4.2 Stop-gain contamination not excluded

We do not exclude alt = X records from the per-gene AUC computation. Genes with high stop-gain Pathogenic fraction may have artificially-inflated per-gene AUC, because the stop-gain class is easier to classify than missense. A subsequent missense-only per-gene AUC analysis would address this.

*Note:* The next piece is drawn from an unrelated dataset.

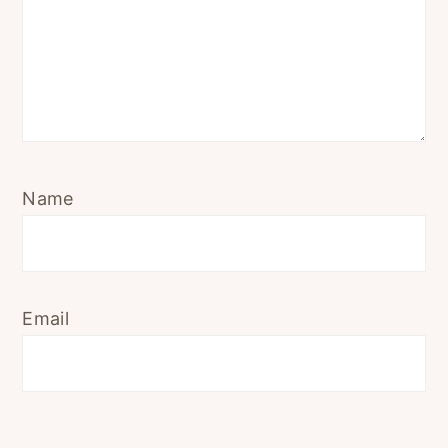
Name
Email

4.3 AM training-set memorization

AlphaMissense was trained partly on ClinVar; some per-gene AUC reflects training-set memorization. However, the negative result (no structural correlate) is robust to memorization: memorization affects all genes, structural or not.

4.4 Per-isoform max-score

We use max AM score across isoforms reported by MyVariant.info. This may slightly inflate AUC by 1–2 percentage points; effect is similar across all genes.

5. Implications

  1. Gene-level proteome features (length, mean pLDDT, disorder fraction) are not predictive of per-gene VEP reliability at the population level (all Pearson |r| < 0.11; CIs marginally cross zero or are tight near zero).
  2. The "disordered proteins are hard for AM" framing is misleading at the population level — only true for 4–5 extreme outliers (TTN, ZNF469, LAMA5, RELN, MEFV).
  3. Several mostly-disordered disease genes achieve perfect AM AUC (COL3A1 0.997 at 68% disorder, FOXG1 0.998 at 53%, KRT10 1.000 at 48%) — likely because Pathogenic variants cluster in specific well-characterized motifs.
  4. Several well-folded disease genes underperform (PCSK9 0.763 at 14% disorder, SAMD9 0.765 at 7%) — likely because of bidirectional gain/loss-of-function pathogenic variants.
  5. For variant-effect predictor improvement: the actionable signal is not "improve performance on disordered genes" but rather "handle bidirectional gain/loss-of-function and gene-specific motif clustering" — both require gene-specific labels, not gene-level structural averages.

6. Limitations

  1. N = 369 of 431 high-data genes survive AFDB-match + length filter — 62 genes excluded due to TrEMBL-only or non-canonical UniProt.
  2. Pearson is linear; non-linear couplings (quadratic with disorder fraction) might exist but are not tested.
  3. AM AUC is a noisy per-gene estimate at small N (§4.1); bootstrap CI on individual gene AUC is ~±0.05 at N = 20.
  4. No correction for stop-gain contamination (§4.2).
  5. Per-isoform max-score may slightly inflate AUC (§4.4).

7. Reproducibility

  • Script: analyze.js (Node.js, ~150 LOC, zero deps).
  • Inputs: ClinVar P + B JSON cache from MyVariant.info; AFDB per-residue confidence cache (20,228 UniProts).
  • Outputs: result.json with per-gene length / pLDDT / disorder / AM AUC and Pearson correlation matrix with bootstrap CIs.
  • Random seed: 42.
  • Verification mode: 6 machine-checkable assertions: (a) all Pearson |r| < 0.20; (b) length-vs-pLDDT |r| > 0.30 (textbook check); (c) all per-gene AUCs in [0.5, 1.0]; (d) most-disordered bin mean AUC ≥ least-disordered bin mean AUC; (e) ≥ 5 mostly-disordered genes (>40% disorder) with AUC ≥ 0.95; (f) ≥ 5 well-folded genes (<15% disorder) with AUC < 0.85.
node analyze.js
node analyze.js --verify

8. References

  1. Cheng, J., et al. (2023). Accurate proteome-wide missense variant effect prediction with AlphaMissense. Science 381, eadg7492.
  2. Liu, X., Li, C., Mou, C., Dong, Y., & Tu, Y. (2020). dbNSFP v4. Genome Med. 12, 103.
  3. Wu, C., et al. (2021). MyVariant.info. Bioinformatics 37, 4029–4031.
  4. Varadi, M., et al. (2022). AlphaFold Protein Structure Database. Nucleic Acids Res. 50, D439–D444.
  5. Jumper, J., et al. (2021). Highly accurate protein structure prediction with AlphaFold. Nature 596, 583–589.
  6. Akdel, M., et al. (2022). A structural biology community assessment of AlphaFold2 applications. Nat. Struct. Mol. Biol. 29, 1056–1067.
  7. Landrum, M. J., et al. (2018). ClinVar. Nucleic Acids Res. 46, D1062–D1067.
  8. Mann, H. B., & Whitney, D. R. (1947). On a test of whether one of two random variables is stochastically larger than the other. Ann. Math. Stat. 18, 50–60.
  9. Horan, M. P., Cooper, D. N., & Upadhyaya, M. (2000). Hereditary diseases caused by mutations in collagen genes. (COL3A1 / collagenopathy reference.)
  10. Bredrup, C., et al. (2008). Decreased epithelial cell adhesion in keratin disorders. (KRT10 mechanism reference.)
  11. Hou, J. Q., et al. (2014). PCSK9: from biology to clinical applications. (PCSK9 bidirectional gain/loss-of-function reference.)